Elle avait vu cet homme inquiétant parler d'égal à égal avec des agents du FBI, est ce qu'il en faisait lui-même partie ? Mais si c'était le cas, qu'est ce qu'il aurait fait au Japon ? Et comment avait-il pu pousser par sa seule présence son amie à redevenir cet inconnue qui l'effrayait tant ? L'avait-elle reconnu pour ce qu'il était, un agent du FBI ? Mais les crimes que Shiho lui avait confessé ne pouvait pas concerner le FBI, alors comment pouvait-elle avoir attiré leur attention ? Y en avait-il eu d'autres avant dont elle ne lui avait pas parlé ? Après tout, la chimiste lui avait dit qu'elle avait passé l'essentiel de sa vie aux Etats-Unis…Non… Si son amie avait eue d'autres crimes sur la conscience, elle lui aurait avoué…Comment pouvait-elle prétendre l'aider si elle lui retirait sa confiance et se mettait à la soupçonner ? Non, il devait y avoir autre chose derrière ce mystère…Quelqu'un d'autre… D'ailleurs… La scientifique lui avait bien dit que ses professeurs avaient été très satisfaits de la création de son poison… Parlait-elle des professeurs de son lycée ? Ou bien des professeurs qu'elle avait eue en Amérique…Ce qui pouvait expliquer que le FBI s'intéresse à elle…

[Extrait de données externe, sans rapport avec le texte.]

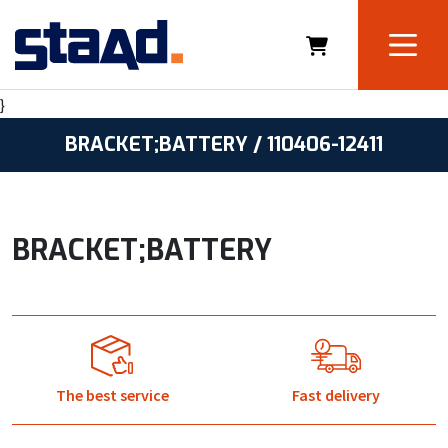
}
BRACKET;BATTERY / 110406-12411
BRACKET;BATTERY
The best service
Fast delivery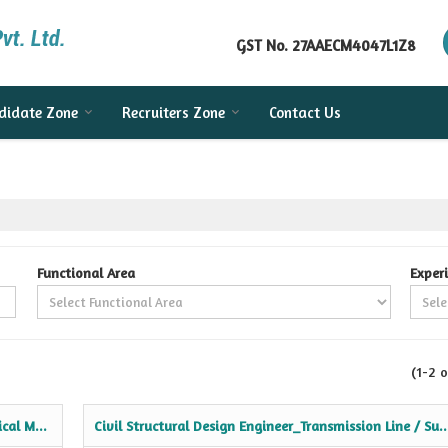
GST No.
27AAECM4047L1Z8
didate Zone
Recruiters Zone
Contact Us
Functional Area
Exper
(1-2 o
cal M...
Civil Structural Design Engineer_Transmission Line / Su..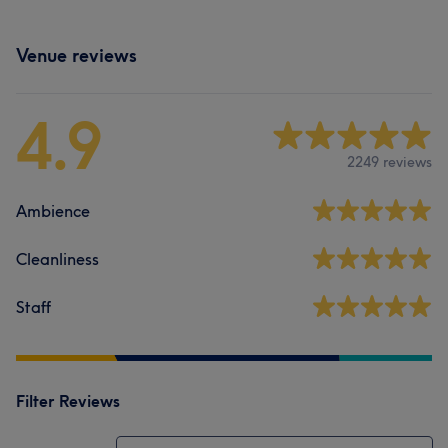
Venue reviews
4.9
2249 reviews
Ambience
Cleanliness
Staff
Filter Reviews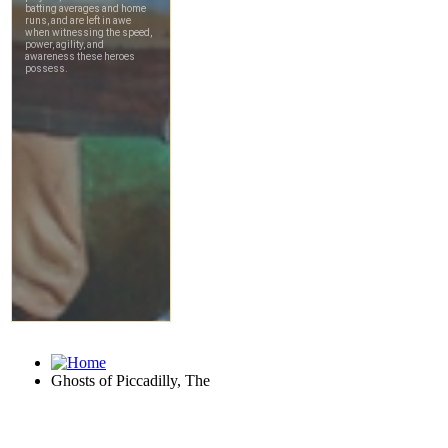
Ghosts of Piccadilly, The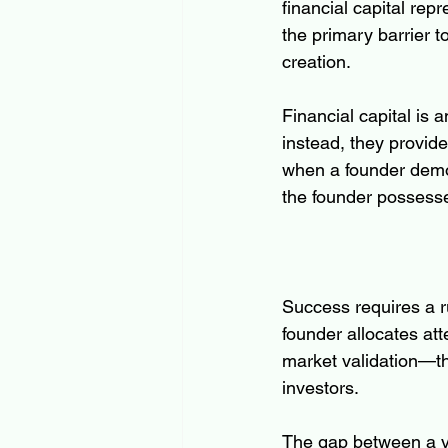
financial capital rep
the primary barrier 
creation.
Financial capital is 
instead, they provide
when a founder demon
the founder possesses
Success requires a ru
founder allocates att
market validation—the
investors.
The gap between a v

Ran soupira. Est-ce qu'elle essayait de donner une forme tangible au problème insolubles dont souffraient son amie ? La forme et le visage d'un adversaire qu'elle aurait pu affronter, contrairement à des parents eplorés ou des sentiments aussi noirs que malheureusement justifiés, les remord , la culpabilité, le dégoût de soi…Des sentiments qu'elle sentait chez celle dont elle caressait silencieusement les cheveux d'un air éperdu… Elle ne pourrait jamais aider Shiho en remplacent ses problèmes réels par un ennemi imaginaire…

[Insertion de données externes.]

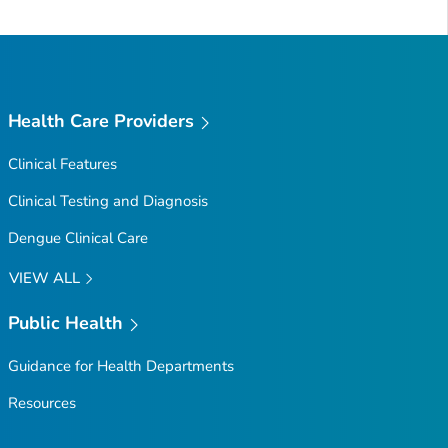
Health Care Providers
Clinical Features
Clinical Testing and Diagnosis
Dengue Clinical Care
VIEW ALL
Public Health
Guidance for Health Departments
Resources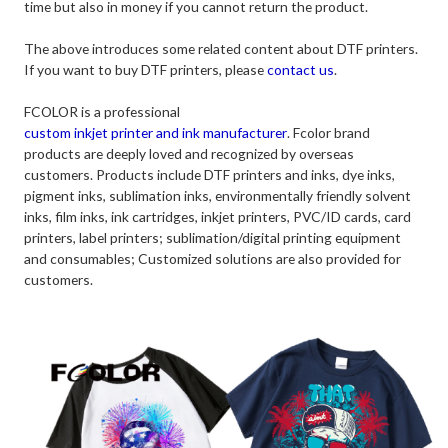
time but also in money if you cannot return the product.
The above introduces some related content about DTF printers.
If you want to buy DTF printers, please
contact us
.
FCOLOR is a professional
custom inkjet printer and ink manufacturer
. Fcolor brand
products are deeply loved and recognized by overseas
customers. Products include DTF printers and inks, dye inks,
pigment inks, sublimation inks, environmentally friendly solvent
inks, film inks, ink cartridges, inkjet printers, PVC/ID cards, card
printers, label printers; sublimation/digital printing equipment
and consumables; Customized solutions are also provided for
customers.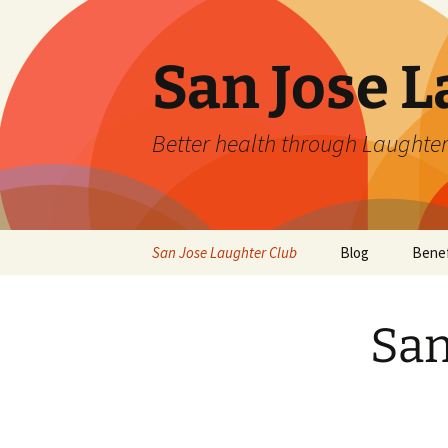
San Jose L
Better health through Laughter
Skip
San Jose Laughter Club
Blog
Benef
to
content
San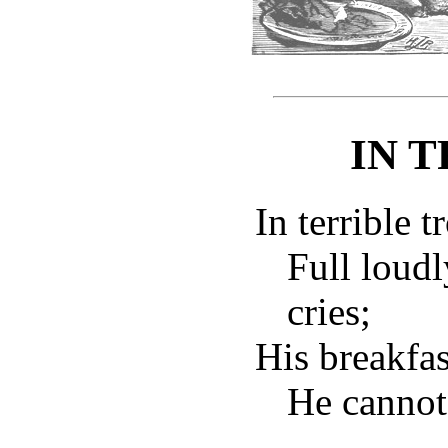
IN 
In terrible t
Full loud
cries;
His breakfast
He cannot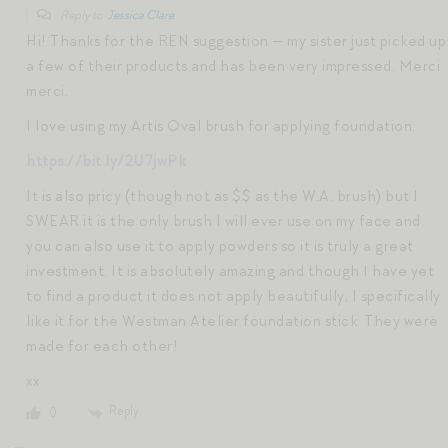
Reply to
Jessica Clare
Hi! Thanks for the REN suggestion — my sister just picked up
a few of their products and has been very impressed. Merci
merci.
I love using my Artis Oval brush for applying foundation:
https://bit.ly/2U7jwPk
It is also pricy (though not as $$ as the W.A. brush) but I
SWEAR it is the only brush I will ever use on my face and
you can also use it to apply powders so it is truly a great
investment. It is absolutely amazing and though I have yet
to find a product it does not apply beautifully, I specifically
like it for the Westman Atelier foundation stick. They were
made for each other!
xx
Reply
0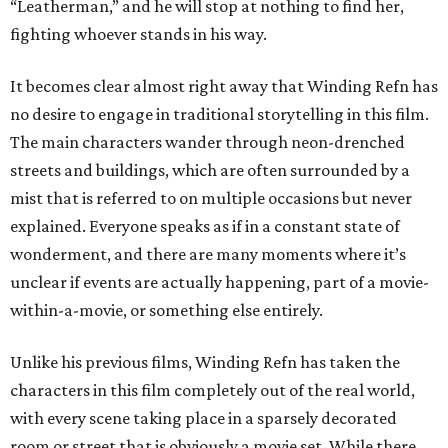
“Leatherman,” and he will stop at nothing to find her,
fighting whoever stands in his way.
It becomes clear almost right away that Winding Refn has
no desire to engage in traditional storytelling in this film.
The main characters wander through neon-drenched
streets and buildings, which are often surrounded by a
mist that is referred to on multiple occasions but never
explained. Everyone speaks as if in a constant state of
wonderment, and there are many moments where it’s
unclear if events are actually happening, part of a movie-
within-a-movie, or something else entirely.
Unlike his previous films, Winding Refn has taken the
characters in this film completely out of the real world,
with every scene taking place in a sparsely decorated
room or street that is obviously a movie set. While there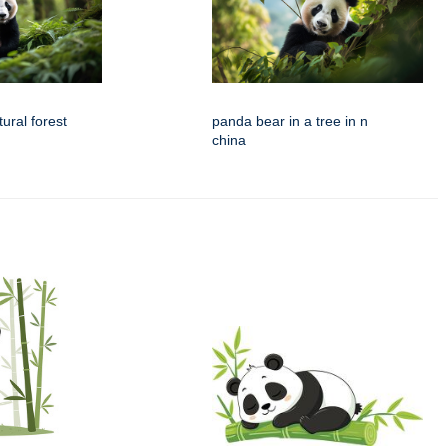
ural forest
panda bear in a tree in n
china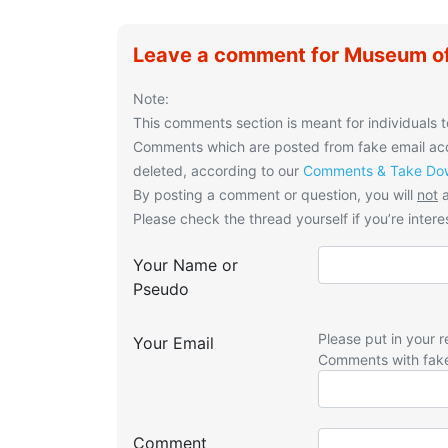
Leave a comment for Museum of
Note:
This comments section is meant for individuals t
Comments which are posted from fake email acco
deleted, according to our
Comments & Take Dow
By posting a comment or question, you will
not
a
Please check the thread yourself if you’re interes
Your Name or
Pseudo
Please put in your r
Your Email
Comments with fak
Comment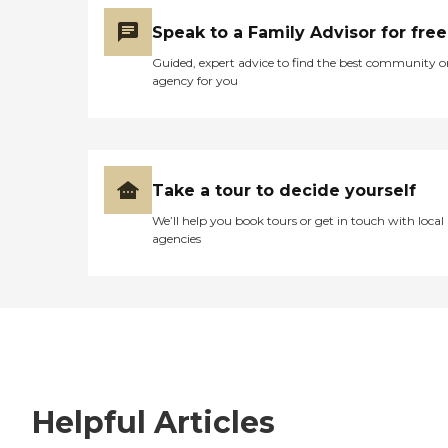
Speak to a Family Advisor for free
Guided, expert advice to find the best community o
agency for you
Take a tour to decide yourself
We’ll help you book tours or get in touch with local
agencies
Helpful Articles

Et quand bien même cet ennemi aurait été aussi réel que celle qu'elle sentait frissonner sous ses caresses… Il ne s'agirait pas d'un adversaire loyal comme ceux qu'elle avait affronté dans ses compétitions, ni quelqu'un qui se sentirait coupable de ses crimes comme Shiho… Ce serait un meurtrier froid et sans pitié, peut-être même plusieurs pour que le FBI soit impliqués…Ce serait un adversaire que Shinichi pourrait affronter…Pas elle…

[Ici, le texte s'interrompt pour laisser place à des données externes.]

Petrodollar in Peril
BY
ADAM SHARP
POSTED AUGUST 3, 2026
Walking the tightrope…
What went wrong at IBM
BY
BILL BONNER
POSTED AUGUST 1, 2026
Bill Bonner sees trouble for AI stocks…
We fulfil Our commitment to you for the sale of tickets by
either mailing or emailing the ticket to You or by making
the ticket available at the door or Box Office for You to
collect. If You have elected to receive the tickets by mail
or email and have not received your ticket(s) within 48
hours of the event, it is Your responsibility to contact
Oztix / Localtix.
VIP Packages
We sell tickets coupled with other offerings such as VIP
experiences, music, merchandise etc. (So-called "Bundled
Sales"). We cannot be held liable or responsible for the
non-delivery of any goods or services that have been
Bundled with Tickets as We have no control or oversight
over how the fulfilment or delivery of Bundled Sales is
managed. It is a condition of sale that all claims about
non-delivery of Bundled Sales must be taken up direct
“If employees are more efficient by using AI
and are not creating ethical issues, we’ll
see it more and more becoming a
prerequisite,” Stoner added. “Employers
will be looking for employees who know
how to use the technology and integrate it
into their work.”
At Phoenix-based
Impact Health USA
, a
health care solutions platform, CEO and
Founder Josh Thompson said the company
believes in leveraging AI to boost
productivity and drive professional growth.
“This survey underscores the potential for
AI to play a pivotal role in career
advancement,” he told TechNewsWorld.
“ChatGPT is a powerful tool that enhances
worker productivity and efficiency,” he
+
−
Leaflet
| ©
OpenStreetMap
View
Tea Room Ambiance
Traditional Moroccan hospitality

Tant de doutes, tant d'inquiétudes et tant de questions qui demeuraient sans réponses… Mais il restait quand même une chose dont elle était certaine… Une chose qu'elle devait faire comprendre à son amie… Et si elle n'était pas aussi douée que Shinichi pour trouver les paroles que les gens avaient besoin d'entendre, elle restait capable d'exprimer ce qu'elle ressentait à celle qui lui faisait face…
Posant délicatement ses lèvres sur celle de la chimiste, la lycéenne l'embrassa tendrement… Celle qu'elle serrait contre elle pouvait se dissimuler derrière le regard glacial de cette criminelle ou le visage désabusé de cette jeune fille qui avait abandonné tout espoir, Ran sentait bien que ce n'était pas la langue d'une mourante qui glissait le long de la sienne, ni la main glaciale d'un cadavre qui serrait la sienne… Non, ces doigts qui s'entremêlaient au siens n'étaient pas les doigts glacial set rigides d'une morte… Et le gémissement qui s'échappait de la gorge sur laquelle se posait délicatement son autre main, ce n'était pas le désir que leur étreinte prenne fin qui s'y exprimait mais celui qu'elle se prolonge…
Non, celle à qui elle laissait reprendre son souffle désirait encore vivre et être heureuse….et elle ferait tout pour qu'elle le soit… Même si elle ne pouvait pas y arriver seule, elle connaissait au moins une personne qui pourrait l'y aider…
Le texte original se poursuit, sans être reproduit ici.